If you need a gentle reentry: Museums with indoor galleries are currently limiting occupancy at varying percentages, many around 25 per cent. That makes for a blissfully semiprivate experience of iconic institutions such as the Galleria Borghese, the Vatican Museums, and the vast collection of antiquities at Palazzo Massimo. (Normally it can cost tens of thousands to privatize the Sistine Chapel, but nowadays you get a similar experience for just the cost of a ticket.) Reservations are required at least one day in advance on the weekends; there are no such rules on weekdays for now, but with an increasing number of tourists arriving, it’s worth making advance bookings if you’re set on certain days or times.

Two contemporary shows worth special attention include the new Damien Hirst exhibit at the Borghese featuring monumental and small-scale sculptures as well as a series of “spot paintings,” and the Banksy retrospective at the cloistered Chiostro del Bramante museum, with 250 works from the renegade artist.

If you want to pretend the pandemic never happened: Italy is still shaking off COVID, so don’t expect elbow-packed clubs. But athletic stadiums are open again at 25 per cent capacity. With the UEFA Euro 2020 tournament getting under way (a year later) across 11 host cities including Rome, you can bet the volume in the fan section will still be at full blast. And if you can’t get a ticket in, you can watch the games on megascreens—or even try your foot at three-on-three soccer—at the Euro 2020 village popping up in Piazza del Popolo.

How to Get Around

While Rome is infinitely walkable, it’s possible to get around town in other ways without compromising on COVID safety. A variety of electric scooter and bike companies have set up shop around town, making them feel ubiquitous. Rather than downloading the many companion apps, though, you can use Uber to rent a Lime e-bike—one of the fastest and easiest ways to move around.

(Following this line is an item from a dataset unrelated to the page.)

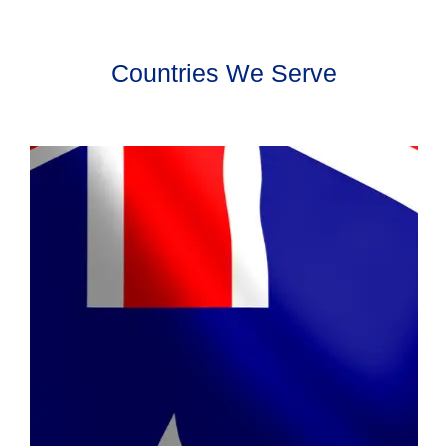
Countries We Serve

Most taxis have plexiglass barriers between the driver and passengers. (It’s just bad luck when you’re met with an exception.) While buses should be at limited capacity, distancing requirements are often forgotten at rush hour. And because its three lines are convenient only to a handful of sites, the metros are still relatively empty on most days.

The Lingering Covid Etiquette

Italy’s phased reopening plan is built around colour codes, so learn what those mean before arriving. Red and orange reflect the highest risk levels and require most businesses in those regions to close, but none currently remain. Most of the country, including Rome’s home region of Lazio, is now yellow, meaning moderate risk. And some white, low-risk regions are emerging, bringing with them signs of normal life. (To be white-listed, regions must have fewer than 50 COVID-19 cases per 100,000 inhabitants for three consecutive weeks.)

If you want to take day trips, perhaps to Florence or Naples, you can do so—but movement would become restricted again if one of those regions were to slide from yellow status into orange or red. You may be asked to show proof of vaccination or a negative test when crossing regional borders, but it doesn’t happen often.

Don’t forget to follow the basic rules. Face masks remain compulsory, even outdoors. People will shoot nasty looks if you forget yours, but Romans are becoming more comfortable lowering their masks in less crowded areas. It’s OK to be casual about them at restaurants, but expect to see (and use) hand sanitizer everywhere you go. And tip well: Many Romans are still wary that their hard-earned normalcy still stands on shaky ground.